In a post hoc sensitivity analysis in which progression was defined as change in BPI-SF worst pain intensity by two points from baseline, median time to progression was not reached in either group; median time to progression at the 25th percentile was significantly longer with abiraterone/prednisone (14.8 vs 12.0 months, HR = 0.78, P = .045).
Health-Related Quality-of-Life Deterioration
On FACT-P assessment, abiraterone/prednisone was associated with significantly prolonged median time to health-related quality-of-life deterioration on FACT-P total score (12.7 vs 8.3 months, HR = 0.78, P = .0028), prostate cancer–specific subscale (11.1 vs 5.8 months, HR = 0.70, P < .0001), trial outcome index (13.9 vs 9.3 months, HR = 0.75, P = .0006), general function score (16.6 vs 11.1 months, HR = 0.76, P = .0023), emotional well-being subscale (22.1 vs 14.2 months, HR = 0.71, P = .0008), and functional well-being subscale (13.3 vs 8.4 months, HR = 0.76, P = .0012), with no difference between groups being observed only for the social and family well-being subscale (18.4 vs 16.6 months, HR = 0.94, P = .5283).
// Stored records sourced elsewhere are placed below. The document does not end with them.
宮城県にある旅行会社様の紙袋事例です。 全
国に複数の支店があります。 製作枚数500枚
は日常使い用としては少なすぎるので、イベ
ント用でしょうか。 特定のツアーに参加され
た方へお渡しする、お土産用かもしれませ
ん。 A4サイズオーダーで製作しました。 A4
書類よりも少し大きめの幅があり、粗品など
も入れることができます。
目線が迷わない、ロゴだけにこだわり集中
The investigators concluded: “Abiraterone plus prednisone delays patient-reported pain progression and [health-related quality-of-life] deterioration in chemotherapy-naive patients with metastatic castration-resistant prostate cancer. These results provide further support for the efficacy of abiraterone in this population.” ■
Disclosure: The study was funded by Janssen Research & Development. For full disclosures of the study authors, visit www.thelancet.com.
References
1. Ryan CJ, Smith MR, de Bono JS, et al: Abiraterone in metastatic prostate cancer without previous chemotherapy. N Engl J Med 368:138-148, 2013.
2. Basch E, Autio K, Ryan CJ, et al: Abiraterone acetate plus prednisone versus prednisone alone in chemotherapy-naive men with metastatic castration-resistant prostate cancer: Patient-reported outcome results of a randomised phase 3 trial. Lancet Oncol 14:1193-1199, 2013.